# New guy with questions.. 462 fuel issues.



## Eagle223usa (Apr 1, 2018)

Hi, I'm new here, I think I may have registered in the past but could not find my login. Anyhow, my good friend and neighbor has a 1969 Pontiac GTO. He wanted one his entire life and finally bought one. He got a little screwed. The "dealer" told him the car was restored with an original GTO engine, not numbers matching and not the original motor. Well it wasn't, it was a smog era 400 from 1975 (IIRC) that made like 185 hp. Well he loves the car so a few years ago he bought a pro built 462 with Kaufmann aluminum heads from a guy named Jeff in Michigan (I think). The dyno info he got with the 462 says it makes 605 HP. I helped him put it in. We got it running, but it was never quite right, hard starting and stalling issues, it never idled very well. This past weekend I went to help him get her woke up for spring and she was really running rough. He put a 750 Holley on it last year with a Earls fuel line kit with a filter and pressure gauge. Well, as we were trying to get it to idle I noticed he only had about 3 lbs. of fuel pressure. It was like spitting raw fuel out of the tailpipes. He told me he had replaced the pump with a reproduction Ram Air pump from one of the restoration companies that specialize in GTO's. He had a Holley he had bought new (12-398-11?) and still had it new in the box. We went down to the parts store and bought the barb fittings and hooked it up. I immediately saw the FP jump up to 6 1/2 lbs. and it began running much better, really good actually. Holley recommends 6 to 7 lbs. of pressure for this particular carb. Well that was all fine until it started leaking like a sieve from the new barb fitting where it hooked into the Earls AN type hose. I ordered a better fitting from MSC that fit the ID of the Earls hose better, leak was fixed. Fired it up and now it is back to running at 3 lbs! I was dumbfounded. I did some searches and found this place. I have read a bunch of posts to try to figure this out. The only thing I can come up with is we need a 1/2 inch supply line to the fuel pump (Thanks BearGFR). My question now is, if I have a 1/2 inch supply line from the tank will I need a 1/2 inch fuel pickup tube on the sending unit? I doesn't seem like just making the line bigger would do anything if the fuel pickup tube is still only 3/8 of an inch. Any thoughts are appreciated. Thanks in advance.


----------



## BearGFR (Aug 25, 2008)

What are the details of the whole fuel system - line sizes all the way from the tank to the carb, what filter(s) if any are present, does it have a pressure regulator, etc.
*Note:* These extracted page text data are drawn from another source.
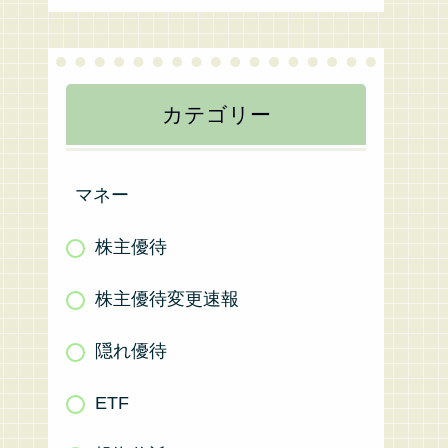
カテゴリー
マネー
株主優待
株主優待変更速報
隠れ優待
ETF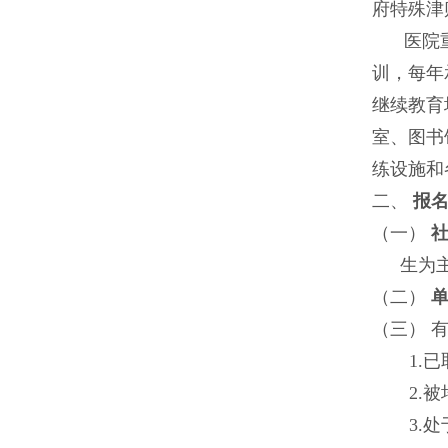
府特殊津
医院
训，每年
继续教育
室、图书
练设施和
二、
报
（一）
生为
（二）
（三） 
1.
2.
3.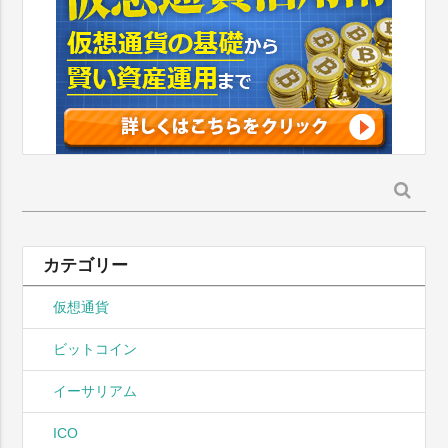
検
索:
カテゴリー
仮想通貨
ビットコイン
イーサリアム
ICO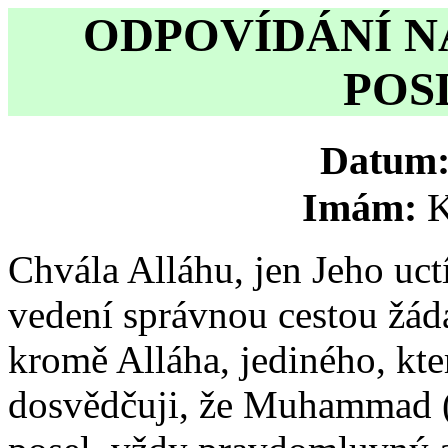
ODPOVÍDÁNÍ N
POS
Datum
Imám:
K
Chvála Alláhu, jen Jeho uc
vedení správnou cestou žád
kromě Alláha, jediného, kte
dosvědčuji, že Muhammad (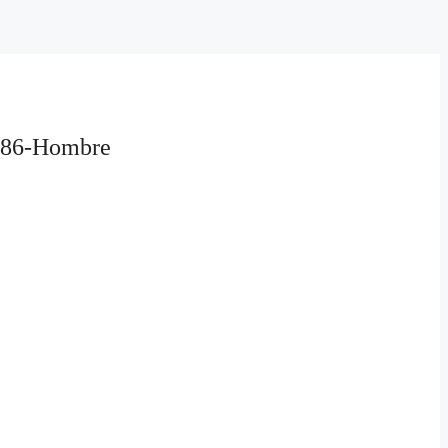
86-Hombre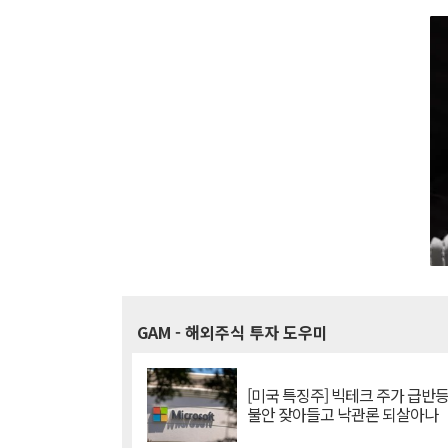
GAM
- 해외주식 투자 도우미
[미국 특징주] 빅테크 주가 급반등..
불안 잦아들고 낙관론 되살아나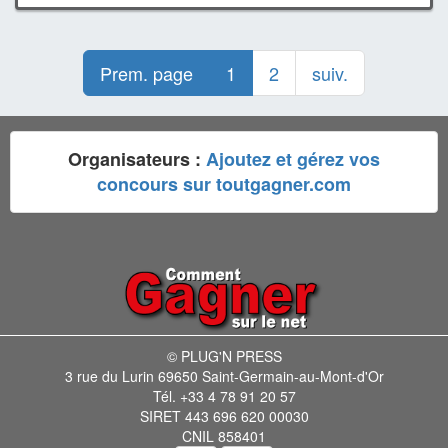
Prem. page
1
2
suiv.
Organisateurs :
Ajoutez et gérez vos
concours sur toutgagner.com
© PLUG'N PRESS
3 rue du Lurin 69650 Saint-Germain-au-Mont-d'Or
Tél. +33 4 78 91 20 57
SIRET 443 696 620 00030
CNIL 858401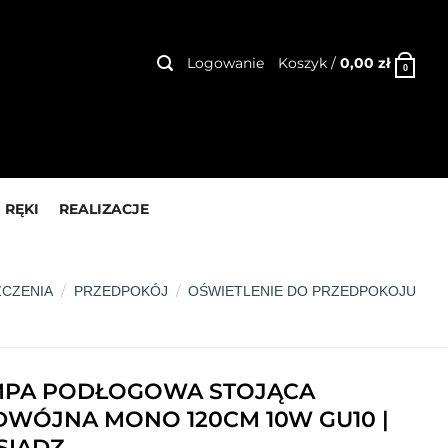
Logowanie
Koszyk /
0,00
zł
0
 RĘKI
REALIZACJE
/
/
ZCZENIA
PRZEDPOKÓJ
OŚWIETLENIE DO PRZEDPOKOJU
MPA PODŁOGOWA STOJĄCA
WÓJNA MONO 120CM 10W GU10 |
SIĄDZ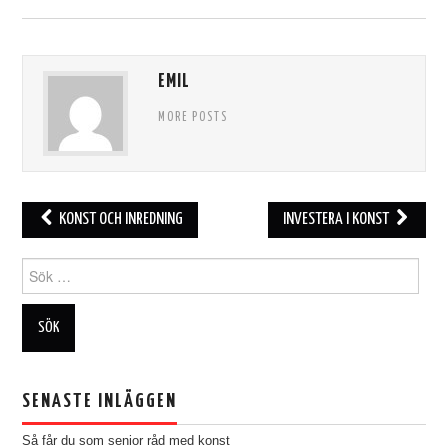
EMIL
MORE POSTS
Post
KONST OCH INREDNING
INVESTERA I KONST
navigation
Search
for:
SENASTE INLÄGGEN
Så får du som senior råd med konst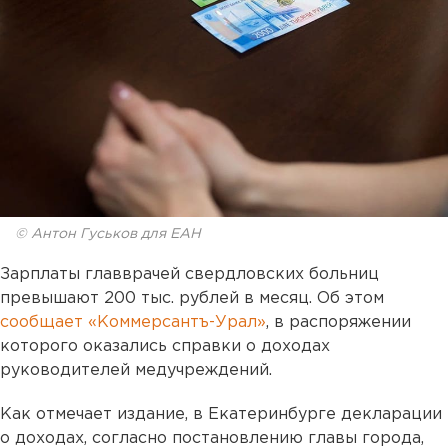
© Антон Гуськов для ЕАН
Зарплаты главврачей свердловских больниц
превышают 200 тыс. рублей в месяц. Об этом
сообщает «Коммерсантъ-Урал»
, в распоряжении
которого оказались справки о доходах
руководителей медучреждений.
Как отмечает издание, в Екатеринбурге декларации
о доходах, согласно постановлению главы города,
I'm not sure I understood everything in your post, is that Holley pump an electric pump? If so, then be aware that running an electric pump is a whole different animal than running a mechanical pump. It'll require a fuel pressure regulator near the carb and also a fuel pressure return line from that regulator back to the tank that's the same size as the fuel line to the carburetor.

If it's a mechanical pump or if he wants to run mechanical, there aren't a lot of pumps out there that will be able to keep up with that much demand. Personally, I'm running a mechanical pump from RobbMc that's more than capable.

I'm not a big fan of barb fittings on fuel lines, or of rubber lines anywhere in the system. A little 'engine fire' from a leak can really ruin your day. 100% of my fuel system is either hard line or stainless belted hose with AN fittings - even the vapor return.

Also, 750 is going to be a little small for that engine.

Bear


----------



## Eagle223usa (Apr 1, 2018)

Thanks for the response Bear, His car has a mechanical Holley fuel pump, His entire system is Holley. (Holley recommended the system and the carb to him) 3/8's hard line from the rear, 6 AN to the carb, Earls inline fuel filter and Holley fuel pressure gauge. I like hard lines too. At least he is running Fuel injection rated rubber at the nipple connections on the fuel pump. If he gets a new line made that will take care of the rubber and barbs. Thanks again for the response. Is it possible to get a half inch sending unit made? Thanks again.


----------



## BearGFR (Aug 25, 2008)

Yes, I know RobbMc has them available for certain and InLine Tube might. I have no experience with the Holley pumps so I can't offer advice there.

Bear


----------



## Eagle223usa (Apr 1, 2018)

Does RobbMc have a website? Do you think the 3/8's fuel line is the problem? Thanks.


----------



## BearGFR (Aug 25, 2008)

I think it's possible that the 3/8 line will cause problems under high load, wide open throttle conditions but I wouldn't think that it would account for low fuel pressure at idle. His web site is at Welcome to RobbMc Performance Products. I'm using his starter, big fuel pump, regulator, and two of his filters. I've been very happy with all of it.

If the pressure is low at idle, I'd suspect an obstruction in the path somewhere, the pump itself, perhaps even an incorrect gauge.

I chased a fuel problem on my 69 for a long time. Under WOT it would sometimes just shut off and die, usually about 2/3 of the way through second gear, but would always restart. I sent the pump back to Robb for checking, even rebuilt it - but it was fine and showed no evidence of problems. All the filters were clear. Eventually, I found it. A piece of welding slag was in the tank from when I welded on the rear sump. Every so often, it would get lodged "just right" into the fuel pickup fitting and block it off.

Bear


----------



## Eagle223usa (Apr 1, 2018)

Me and Frank will be dropping the tank on his car to check the sock and sending unit. His "restored" car seems to be an interior kit and a paint job. I can't wait to see what the inside of the tank looks like.


----------



## Eagle223usa (Apr 1, 2018)

Well, Frank texted me this morning, The sending unit and 1/2 line are on the way. I need to figure out how to post pic's of his car, it is gorgeous. Frank is really in love with her too, and he even gave her a girl's name! I need to get him registered on here so he can do his own posting! We are dropping the fuel tank tomorrow morning, I'll let you know if we find anything interesting. Thanks.


----------